> GOAL OF THE EXERCISE
Lines with "your": copy each one from the listing below.

> DATA IN THIS EXERCISE
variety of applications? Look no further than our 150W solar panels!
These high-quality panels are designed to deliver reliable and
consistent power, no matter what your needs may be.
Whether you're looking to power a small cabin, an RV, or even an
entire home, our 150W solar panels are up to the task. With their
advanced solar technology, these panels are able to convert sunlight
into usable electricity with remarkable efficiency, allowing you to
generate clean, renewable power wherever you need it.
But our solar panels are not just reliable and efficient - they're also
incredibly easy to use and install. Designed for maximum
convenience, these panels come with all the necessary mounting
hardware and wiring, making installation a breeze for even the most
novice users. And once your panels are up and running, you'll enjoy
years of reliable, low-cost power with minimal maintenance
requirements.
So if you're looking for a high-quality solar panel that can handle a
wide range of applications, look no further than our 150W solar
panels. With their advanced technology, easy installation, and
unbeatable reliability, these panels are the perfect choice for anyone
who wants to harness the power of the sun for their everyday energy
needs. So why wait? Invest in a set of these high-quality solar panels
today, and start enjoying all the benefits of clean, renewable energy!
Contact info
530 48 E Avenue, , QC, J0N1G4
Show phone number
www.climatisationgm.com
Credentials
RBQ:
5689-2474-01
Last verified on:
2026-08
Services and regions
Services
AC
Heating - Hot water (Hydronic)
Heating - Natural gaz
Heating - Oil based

* * *

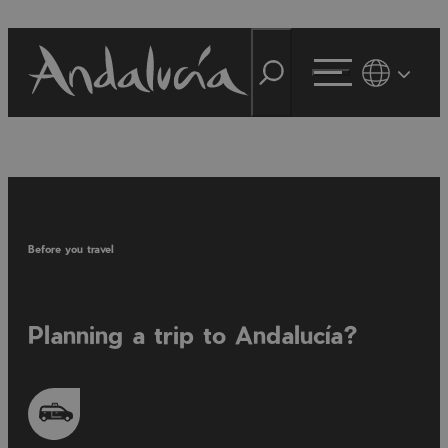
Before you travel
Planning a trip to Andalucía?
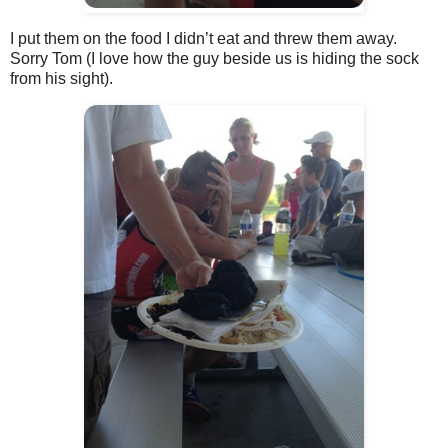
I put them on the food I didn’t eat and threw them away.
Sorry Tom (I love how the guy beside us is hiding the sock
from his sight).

> WRITTEN REPLY
consistent power, no matter what your needs may be.
novice users. And once your panels are up and running, you'll enjoy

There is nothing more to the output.